Working data Start Marker

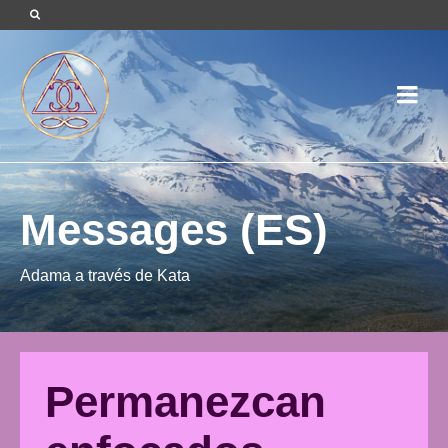
Messages (ES)
Adama a través de Kata
Permanezcan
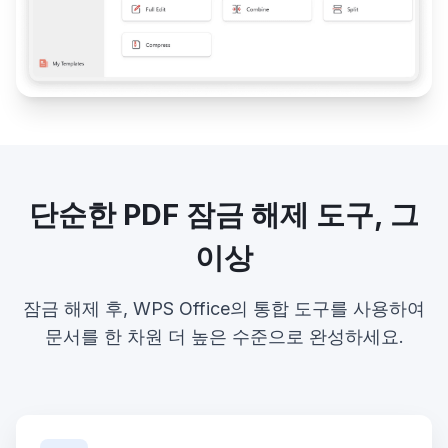
단순한 PDF 잠금 해제 도구, 그
이상
잠금 해제 후, WPS Office의 통합 도구를 사용하여
문서를 한 차원 더 높은 수준으로 완성하세요.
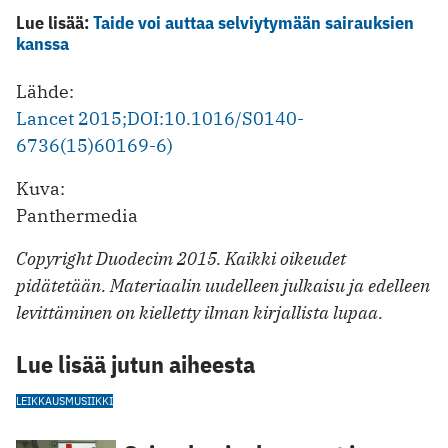
Lue lisää:
Taide voi auttaa selviytymään sairauksien
kanssa
Lähde:
Lancet 2015;DOI:10.1016/S0140-
6736(15)60169-6)
Kuva:
Panthermedia
Copyright Duodecim 2015. Kaikki oikeudet
pidätetään. Materiaalin uudelleen julkaisu ja edelleen
levittäminen on kielletty ilman kirjallista lupaa.
Lue lisää jutun aiheesta
LEIKKAUS
MUSIIKKI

Working data End Marker

Your objective: You need to copy every entry exactly, taking out only the pictures.

Result:
Messages (ES)
Adama a través de Kata
Permanezcan
단순한 PDF 잠금 해제 도구, 그
이상
잠금 해제 후, WPS Office의 통합 도구를 사용하여
문서를 한 차원 더 높은 수준으로 완성하세요.
Lue lisää:
Taide voi auttaa selviytymään sairauksien
kanssa
Lähde:
Lancet 2015;DOI:10.1016/S0140-
6736(15)60169-6)
Kuva:
Panthermedia
Copyright Duodecim 2015. Kaikki oikeudet
pidätetään. Materiaalin uudelleen julkaisu ja edelleen
levittäminen on kielletty ilman kirjallista lupaa.
Lue lisää jutun aiheesta
LEIKKAUS
MUSIIKKI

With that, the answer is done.